- What to work on -
Each line from the one containing "herramienta de streaming." through the last line of the data below should be printed exactly, please, with any pictures omitted.

Material shown: Begin

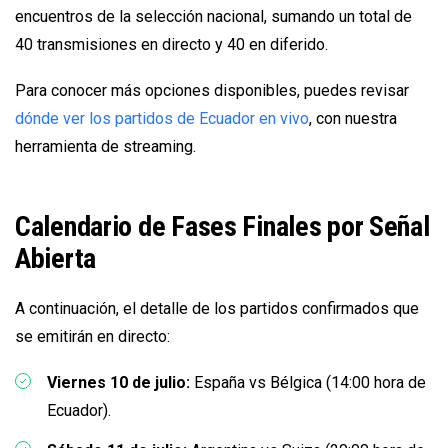
encuentros de la selección nacional, sumando un total de
40 transmisiones en directo y 40 en diferido.
Para conocer más opciones disponibles, puedes revisar
dónde ver los partidos de Ecuador en vivo
, con nuestra
herramienta de streaming.
Calendario de Fases Finales por Señal
Abierta
A continuación, el detalle de los partidos confirmados que
se emitirán en directo:
Viernes 10 de julio:
España vs Bélgica (14:00 hora de
Ecuador).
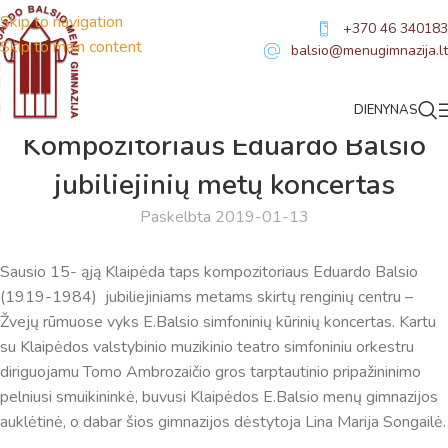
Skip to navigation
+370 46 340183
Skip to main content
balsio@menugimnazija.lt
DIENYNAS
NAUJIENOS
Kompozitoriaus Eduardo Balsio
jubiliejinių metų koncertas
Paskelbta 2019-01-13
Sausio 15- ąją Klaipėda taps kompozitoriaus Eduardo Balsio
(1919-1984) jubiliejiniams metams skirtų renginių centru –
Žvejų rūmuose vyks E.Balsio simfoninių kūrinių koncertas. Kartu
su Klaipėdos valstybinio muzikinio teatro simfoniniu orkestru
Virtualus asistentas
E. Balsio gimnazijos DI
diriguojamu Tomo Ambrozaičio gros tarptautinio pripažininimo
pelniusi smuikininkė, buvusi Klaipėdos E.Balsio menų gimnazijos
Sveiki! Taip, aš esu virtualus. Tačiau dirbtinis intelektas
auklėtinė, o dabar šios gimnazijos dėstytoja Lina Marija Songailė.
suteikia man galimybę ne tik analizuoti Jūsų klausimą, bet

Material shown: End

- Task solution -
herramienta de streaming.
Calendario de Fases Finales por Señal
Abierta
A continuación, el detalle de los partidos confirmados que
se emitirán en directo:
Viernes 10 de julio:
España vs Bélgica (14:00 hora de
Ecuador).
Skip to navigation
+370 46 340183
Skip to main content
balsio@menugimnazija.lt
DIENYNAS
NAUJIENOS
Kompozitoriaus Eduardo Balsio
jubiliejinių metų koncertas
Paskelbta 2019-01-13
Sausio 15- ąją Klaipėda taps kompozitoriaus Eduardo Balsio
(1919-1984) jubiliejiniams metams skirtų renginių centru –
Žvejų rūmuose vyks E.Balsio simfoninių kūrinių koncertas. Kartu
su Klaipėdos valstybinio muzikinio teatro simfoniniu orkestru
Virtualus asistentas
E. Balsio gimnazijos DI
diriguojamu Tomo Ambrozaičio gros tarptautinio pripažininimo
pelniusi smuikininkė, buvusi Klaipėdos E.Balsio menų gimnazijos
Sveiki! Taip, aš esu virtualus. Tačiau dirbtinis intelektas
auklėtinė, o dabar šios gimnazijos dėstytoja Lina Marija Songailė.
suteikia man galimybę ne tik analizuoti Jūsų klausimą, bet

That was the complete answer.